*Entries shown*.

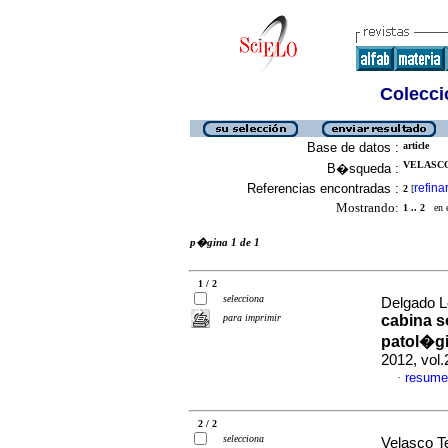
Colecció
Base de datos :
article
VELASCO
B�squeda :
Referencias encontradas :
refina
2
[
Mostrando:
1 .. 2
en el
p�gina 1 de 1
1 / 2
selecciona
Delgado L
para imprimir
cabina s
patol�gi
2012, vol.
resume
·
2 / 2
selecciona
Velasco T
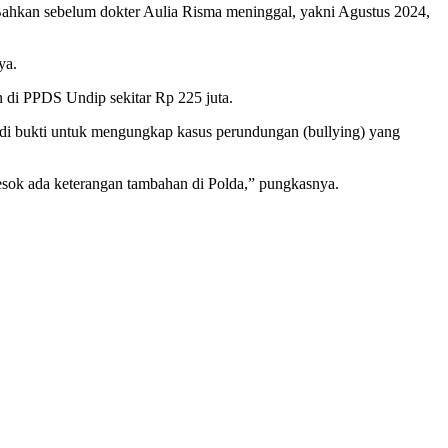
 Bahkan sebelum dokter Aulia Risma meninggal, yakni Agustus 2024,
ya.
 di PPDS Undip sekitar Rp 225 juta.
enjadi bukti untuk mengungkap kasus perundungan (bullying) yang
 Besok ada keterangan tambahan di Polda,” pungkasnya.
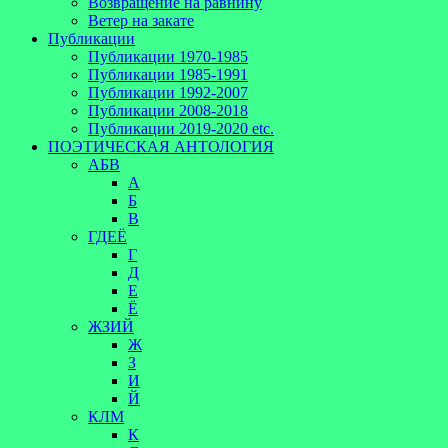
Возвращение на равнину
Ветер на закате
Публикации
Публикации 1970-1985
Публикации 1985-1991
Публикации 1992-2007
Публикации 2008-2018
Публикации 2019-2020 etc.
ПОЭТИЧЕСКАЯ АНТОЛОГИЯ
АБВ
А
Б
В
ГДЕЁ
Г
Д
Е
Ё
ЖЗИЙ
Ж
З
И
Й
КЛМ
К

==

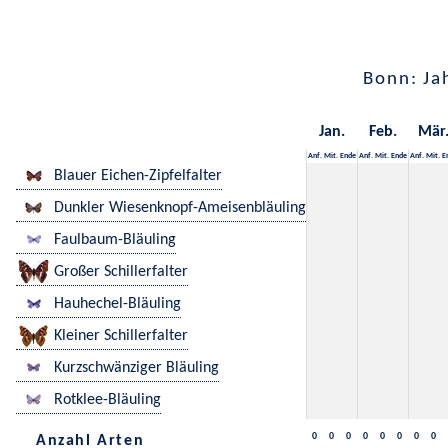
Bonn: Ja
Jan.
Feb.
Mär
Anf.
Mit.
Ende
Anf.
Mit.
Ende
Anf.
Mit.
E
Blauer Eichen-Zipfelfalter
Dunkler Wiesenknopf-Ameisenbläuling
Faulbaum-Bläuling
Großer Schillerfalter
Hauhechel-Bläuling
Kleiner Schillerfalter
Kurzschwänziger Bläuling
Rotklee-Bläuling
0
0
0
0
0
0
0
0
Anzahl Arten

---

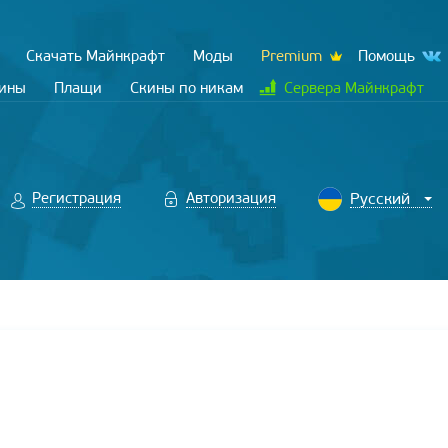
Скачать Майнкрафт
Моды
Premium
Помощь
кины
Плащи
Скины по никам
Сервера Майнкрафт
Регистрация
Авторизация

*Description of the task*.
Pull every line that holds the string "Публикации" out of the records.

*Your solution*.
Публикации
Публикации 1970-1985
Публикации 1985-1991
Публикации 1992-2007
Публикации 2008-2018
Публикации 2019-2020 etc.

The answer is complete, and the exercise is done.